Is rasagiline or safinamide safer?
They lack amphetamine metabolites and have similar propargyl antioxidant signalling; very limited amphetamine–interaction data, but theoretically cleaner.
Could lowering peripheral dopamine metabolism (↓ HVA) reduce oxidative stress?
Possibly, but most stimulant oxidative burden arises inside axons, not in the periphery; MAO-B inhibition only addresses part of the pathway.
Other proven strategies
Keep core temperature down, avoid sleep deprivation, use the lowest effective stimulant dose, maintain antioxidant status (N-acetyl-cysteine, vitamin C/E), and monitor DAT density or HVA if clinically justified.
Bottom line
Selegiline has several mechanisms that could dampen amphetamine-induced oxidative injury—MAO-B blockade, propargyl neurotrophic signalling, and (at low doses) reduced dopamine efflux.

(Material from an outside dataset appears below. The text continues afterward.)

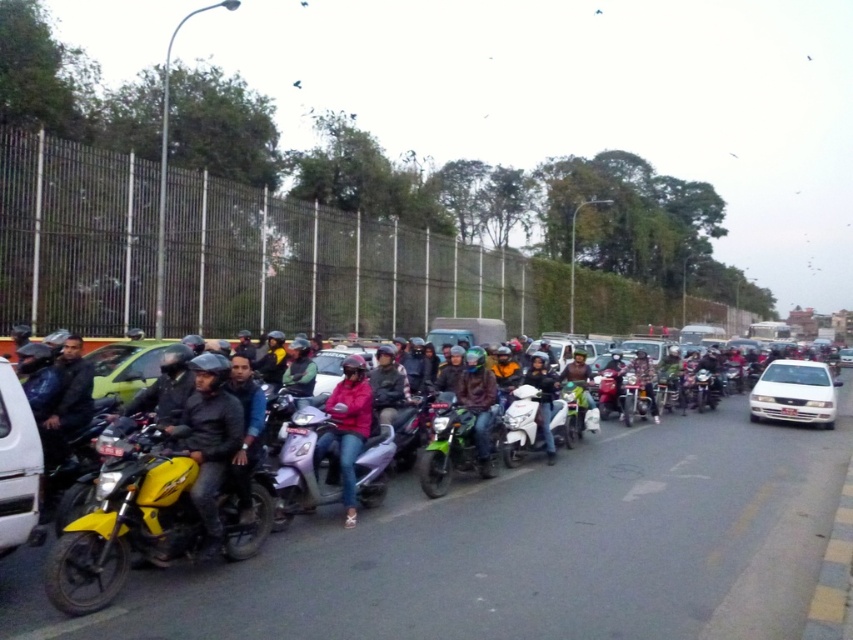 You are a pedestrian standing at point (347,428) on the busy street scene. What object is located exactly at your current position?

The pink matte jacket at center is located exactly at point (347,428). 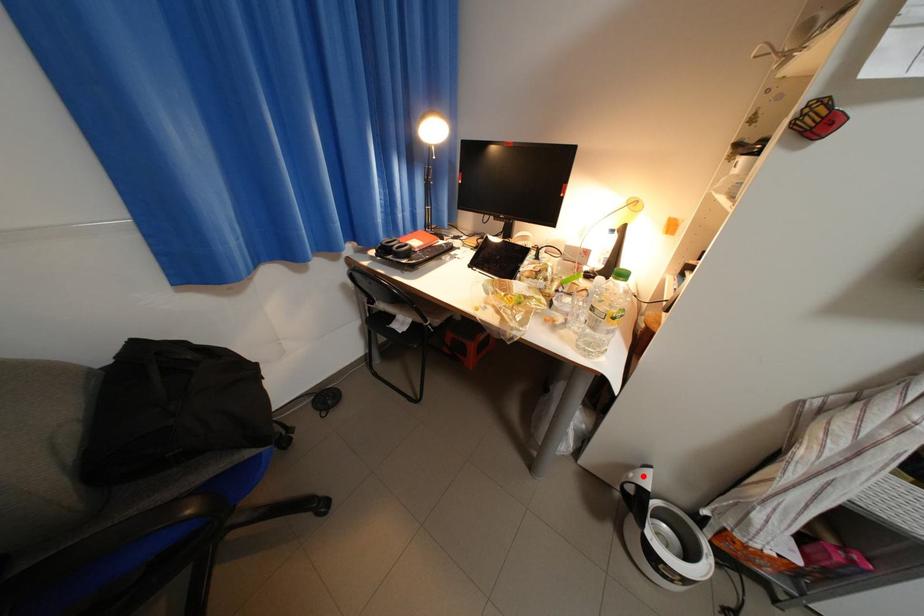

Rodent data are split: some studies show 30–60 % protection, others none, and a few report worse outcomes at high doses. No human study has yet asked the question directly. Therefore, while low-dose selegiline is biologically plausible as a partial safeguard, it should not be relied on as a stand-alone antidote to amphetamine neurotoxicity. Until clinical trials arrive, the best defence remains responsible stimulant dosing, temperature and sleep control, and general antioxidant support—selegiline can be an adjunct, not a guarantee.